There is not, for the record, such a thing as a "deal" on a Cuban cigar, no matter what vendors might claim. Every cigar – many varieties retail for north of $50 off the island – is a great deal. Still, the best selection is probably a Cohiba Siglo VI, the gem of the Cohiba Siglo line and the smartest $20 a body can spend in Havana. At six inches in length with a 52-ring gauge (meaning 52/64ths of an inch in diameter), this cigar has enough heft to let you know it's not screwing around. Few veins run through the caramel-colored wrapper on a Siglo VI (hilarious, we know) because the workers who hand-roll this tobacco are artists. This cigar packs complex flavors of earth, spice, and creaminess into the smoothest delivery possible. The draw remains even, and, as the Siglo VI burns, the taste increases in complexity.

Every Siglo VI even comes packaged individually in a cedar-lined, yellow-and-black aluminum tube. Every Siglo VI deserves that sort of protection.

Novice cigar smokers might not want to start with a Siglo VI for the same reason that no one with a learner's permit should be driving an Aston Martin. In order to get a frame of reference, toking tourists would be wise to try a few mid-tier cigars on the way up. But even an amateur can taste, feel, and smell that something brilliant goes into every Siglo VI. This is the tobacco equivalent of stepping up from V.S. cognac to X.O.

For an intimate smoking experience, the Hotel Conde de Villanueva offers the perfect atmosphere for a pleasurable smoke. Tucked away on the second floor, the hotel's smoke shop serves strong coffee. Don't order any. Instead, sidle into the tiny bar, where the walls are draped with sporting clubs' flags and the clientele is knowledgeable about booze and tobacco. Paired with an aged rum, such as Havana Club Añejo 15 Años (or even the 7 Años), the Cohiba Siglo VI delivers a glimpse of how Hemingway spent the 1940s and '50s: Filling up on smoke, liquor, and stories.

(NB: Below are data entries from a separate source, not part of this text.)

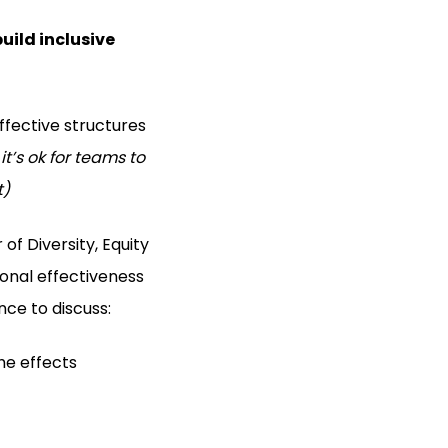
uild inclusive
ffective structures
 it’s ok for teams to
t)
 of Diversity, Equity
ional effectiveness
ce to discuss:
he effects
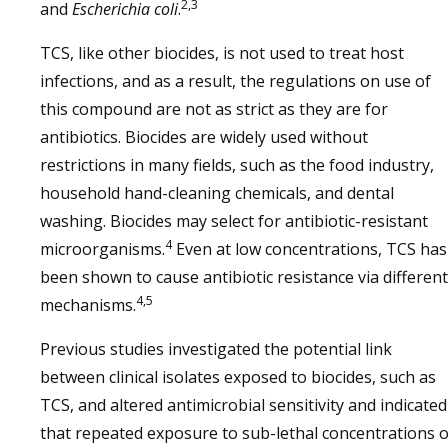
2,3
and
Escherichia coli
.
TCS, like other biocides, is not used to treat host
infections, and as a result, the regulations on use of
this compound are not as strict as they are for
antibiotics. Biocides are widely used without
restrictions in many fields, such as the food industry,
household hand-cleaning chemicals, and dental
washing. Biocides may select for antibiotic-resistant
4
microorganisms.
Even at low concentrations, TCS has
been shown to cause antibiotic resistance via different
4,5
mechanisms.
Previous studies investigated the potential link
between clinical isolates exposed to biocides, such as
TCS, and altered antimicrobial sensitivity and indicated
that repeated exposure to sub-lethal concentrations o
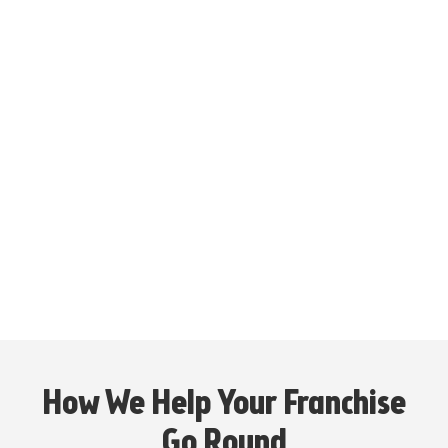
$1,157,190
Average Net Sales with a Drive-Thru in Fiscal
Year 2025*
250+ Locations
as of 12/28/2025
20+ States
Per ITEM 20 FDD as of 12/28/2025
How We Help Your Franchise
Go Round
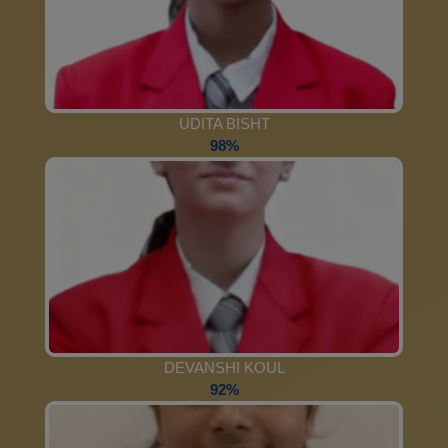
UDITA BISHT
98%
DEVANSHI KOUL
92%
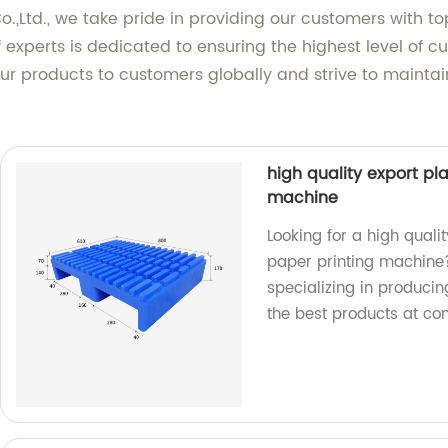
.,Ltd., we take pride in providing our customers with t
experts is dedicated to ensuring the highest level of cu
r products to customers globally and strive to maintain
high quality export pla
machine
Looking for a high qualit
paper printing machine?
specializing in producin
the best products at com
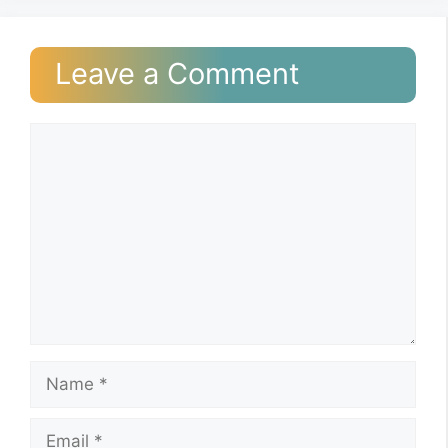
Leave a Comment
Comment
Name
Email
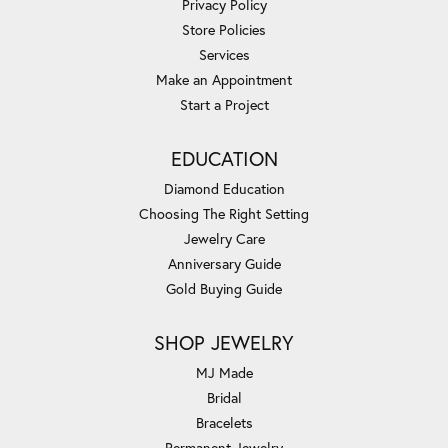
Privacy Policy
Store Policies
Services
Make an Appointment
Start a Project
EDUCATION
Diamond Education
Choosing The Right Setting
Jewelry Care
Anniversary Guide
Gold Buying Guide
SHOP JEWELRY
MJ Made
Bridal
Bracelets
Permanent Jewelry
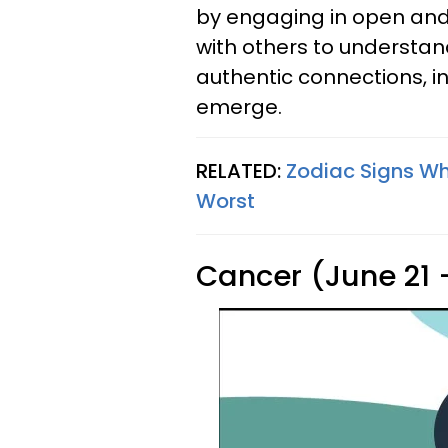
by engaging in open an
with others to understan
authentic connections, 
emerge.
RELATED:
Zodiac Signs W
Worst
Cancer (June 21 -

More information: The only way to travel legally to Cuba is with a so-called "people-to-people" educational-trips operator licensed by the Treasury Department's Office of Foreign Assets Control. There are an increasing number of these groups, but we recommend Insight Cuba, a nonprofit organization with a well-organized staff and deep local knowledge. On the ground, finding a cigar is as easy as waving at a friendly local and miming a puffing motion. Someone will point you in the right direction.